My mission was to take Justine flowers, this being what was always done at the firm where we both worked. The donation envelope had been light in weight, but inside it rustled with notes. Plenty of people feeling guilty, perhaps, thinking of what they might have said or left unspoken. Certainly there was way more cash than when the girl from accounts left to give birth.
I’d avoided lilies with their morbid associations and had gone for something pastel and hand-tied. The bouquet on the seat beside me would have graced the arms of any pastoral themed bride.
‘You look like Ophelia,’ Justine said when I passed the flowers over. ‘Or the lead soprano in Madame Butterfly.’ A nurse appeared on cue and took the flowers to water. I watched them go with unexpected regret.
Justine was dressed in jeans and a washed-out t-shirt. I assumed these were her own clothes – in the office she was always suited and booted, so the outfit was as alien to me as a hospital gown. I felt mildly ridiculous in my own navy suit, ridiculous and far too hot.
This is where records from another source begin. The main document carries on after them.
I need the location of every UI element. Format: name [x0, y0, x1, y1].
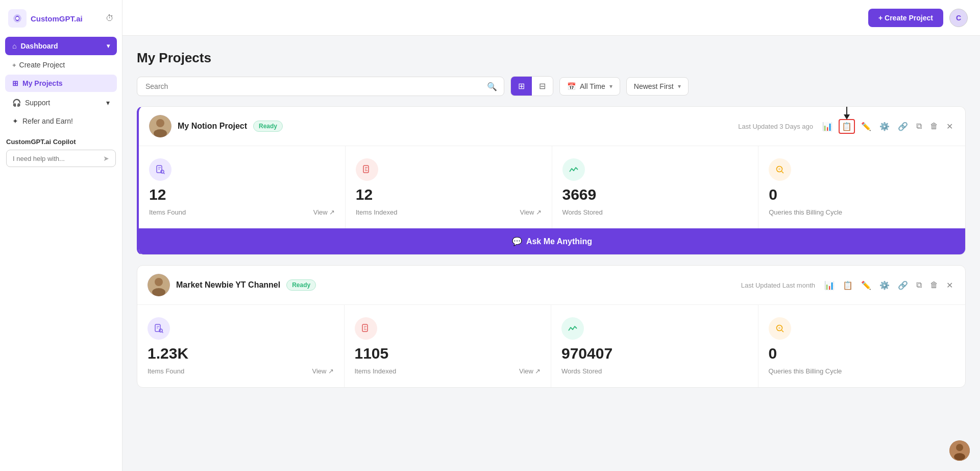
edit-icon-market[interactable]: ✏️ [859, 278, 873, 292]
view-list-button[interactable]: ⊞ [511, 77, 532, 96]
stats-grid-market: 1.23K Items Found View ↗ 1105 [137, 305, 965, 387]
logo-area: CustomGPT.ai ⏱ [0, 0, 122, 37]
items-indexed-value-market: 1105 [355, 345, 541, 362]
copilot-section: CustomGPT.ai Copilot ➤ [6, 138, 116, 167]
svg-point-4 [154, 129, 167, 137]
remove-icon[interactable]: ✕ [944, 120, 955, 133]
stat-queries-market: 0 Queries this Billing Cycle [758, 305, 966, 387]
filter-time-dropdown[interactable]: 📅 All Time ▾ [559, 77, 620, 96]
content-area: My Projects 🔍 ⊞ ⊟ 📅 All Time ▾ Newest Fi… [122, 36, 980, 471]
view-toggle: ⊞ ⊟ [510, 76, 553, 96]
last-updated-market: Last Updated Last month [741, 281, 815, 289]
project-avatar-market [148, 274, 170, 296]
svg-line-24 [162, 332, 163, 333]
words-stored-value-market: 970407 [561, 345, 748, 362]
svg-point-33 [778, 327, 780, 329]
queries-value-notion: 0 [769, 186, 955, 203]
items-found-value-notion: 12 [149, 186, 335, 203]
items-indexed-value-notion: 12 [356, 186, 542, 203]
svg-point-8 [161, 170, 164, 173]
project-card-notion: My Notion Project Ready Last Updated 3 D… [137, 106, 966, 255]
chevron-down-support-icon: ▾ [106, 99, 110, 107]
stat-items-found-notion: 12 Items Found View ↗ [139, 146, 346, 228]
stat-label-row-found: Items Found View ↗ [149, 208, 335, 216]
project-header-market: Market Newbie YT Channel Ready Last Upda… [137, 266, 965, 305]
svg-point-18 [778, 168, 780, 170]
delete-icon[interactable]: 🗑 [928, 120, 940, 133]
copilot-input-wrap[interactable]: ➤ [6, 150, 116, 167]
remove-icon-market[interactable]: ✕ [944, 278, 955, 292]
settings-icon-market[interactable]: ⚙️ [877, 278, 892, 292]
project-avatar-notion [149, 115, 172, 137]
project-card-market: Market Newbie YT Channel Ready Last Upda… [137, 265, 966, 388]
documents-icon[interactable]: 📋 [839, 119, 855, 134]
items-found-view-link[interactable]: View ↗ [313, 208, 335, 216]
stat-words-stored-market: 970407 Words Stored [551, 305, 758, 387]
avatar-face [949, 440, 970, 461]
sidebar-item-dashboard[interactable]: ⌂ Dashboard ▾ [5, 37, 117, 55]
words-stored-icon [562, 158, 585, 181]
external-link-icon-2: ↗ [536, 208, 542, 216]
bottom-user-avatar[interactable] [949, 440, 970, 461]
copilot-title: CustomGPT.ai Copilot [6, 138, 116, 146]
link-icon[interactable]: 🔗 [896, 120, 910, 133]
stat-items-found-market: 1.23K Items Found View ↗ [137, 305, 345, 387]
project-actions-notion: Last Updated 3 Days ago 📊 📋 ✏️ ⚙️ 🔗 ⧉ [738, 120, 955, 133]
stat-items-indexed-market: 1105 Items Indexed View ↗ [345, 305, 552, 387]
project-status-notion: Ready [253, 121, 283, 132]
search-wrap: 🔍 [137, 77, 504, 96]
items-found-view-link-market[interactable]: View ↗ [312, 367, 334, 375]
plus-icon: + [12, 61, 16, 69]
items-indexed-view-link[interactable]: View ↗ [520, 208, 542, 216]
words-stored-label-market: Words Stored [561, 367, 602, 375]
queries-label: Queries this Billing Cycle [769, 208, 842, 216]
words-stored-icon-market [561, 317, 584, 340]
copy-icon-market[interactable]: ⧉ [914, 278, 924, 292]
documents-icon-market[interactable]: 📋 [841, 278, 855, 292]
stat-queries-notion: 0 Queries this Billing Cycle [758, 146, 965, 228]
stats-grid-notion: 12 Items Found View ↗ 12 [139, 146, 965, 228]
items-indexed-label-market: Items Indexed [355, 367, 397, 375]
logo-icon [8, 9, 27, 28]
svg-line-17 [782, 172, 784, 174]
dashboard-label: Dashboard [20, 42, 58, 50]
svg-line-32 [781, 331, 783, 333]
top-bar: + Create Project C [122, 0, 980, 36]
last-updated-notion: Last Updated 3 Days ago [738, 123, 813, 130]
sidebar-item-refer[interactable]: ✦ Refer and Earn! [5, 112, 117, 130]
avatar-image-notion [149, 115, 172, 137]
copy-icon[interactable]: ⧉ [914, 120, 924, 133]
items-found-label: Items Found [149, 208, 186, 216]
view-grid-button[interactable]: ⊟ [532, 77, 553, 96]
sidebar-item-my-projects[interactable]: ⊞ My Projects [5, 75, 117, 92]
edit-icon[interactable]: ✏️ [859, 120, 873, 133]
chevron-down-icon: ▾ [107, 42, 110, 50]
queries-icon-market [769, 317, 791, 340]
copilot-input[interactable] [13, 155, 99, 162]
items-indexed-view-link-market[interactable]: View ↗ [519, 367, 541, 375]
clock-icon[interactable]: ⏱ [106, 14, 114, 23]
send-icon[interactable]: ➤ [103, 154, 109, 162]
analytics-icon[interactable]: 📊 [820, 120, 835, 133]
main-area: + Create Project C My Projects 🔍 ⊞ ⊟ 📅 A… [122, 0, 980, 471]
user-avatar-top[interactable]: C [949, 9, 968, 27]
search-input[interactable] [137, 77, 504, 96]
filter-sort-dropdown[interactable]: Newest First ▾ [626, 77, 689, 96]
sidebar-item-create-project[interactable]: + Create Project [5, 56, 117, 74]
analytics-icon-market[interactable]: 📊 [822, 278, 837, 292]
ask-me-anything-bar-notion[interactable]: 💬 Ask Me Anything [139, 228, 965, 254]
refer-label: Refer and Earn! [22, 117, 73, 125]
svg-point-1 [16, 17, 19, 20]
stat-label-row-queries-market: Queries this Billing Cycle [769, 367, 955, 375]
link-icon-market[interactable]: 🔗 [896, 278, 910, 292]
items-indexed-icon [356, 158, 378, 181]
svg-point-3 [156, 119, 164, 127]
stat-label-row-indexed: Items Indexed View ↗ [356, 208, 542, 216]
my-projects-label: My Projects [22, 79, 63, 87]
settings-icon[interactable]: ⚙️ [877, 120, 892, 133]
create-project-button[interactable]: + Create Project [868, 9, 943, 27]
items-indexed-label: Items Indexed [356, 208, 398, 216]
sidebar-item-support[interactable]: 🎧 Support ▾ [5, 94, 117, 111]
delete-icon-market[interactable]: 🗑 [928, 278, 940, 292]
avatar-image-market [148, 274, 170, 296]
‘How are things at work?’ she asked.
‘The usual,’ I said. ‘Just the usual.’
A total lie. How could I tell her that ever since she’d stood on the top of the office building, too close to the edge in her office suit, no one could do anything but ask why.
‘I meant to go through with it,’ she said. ‘You know that, don’t you?’
The nurse came back with the flowers in a lurid yellow vase. She’d taken the silk ribbon off, and she handed it to me in a crumpled roll. The flowers seemed ordinary now, overwhelmed by their container.
Justine picked at one of the peony buds with a fingernail, peeling open the green to reveal a creased pink flower within.
‘I know people think it was only a miscarriage,’ she said, ‘but...’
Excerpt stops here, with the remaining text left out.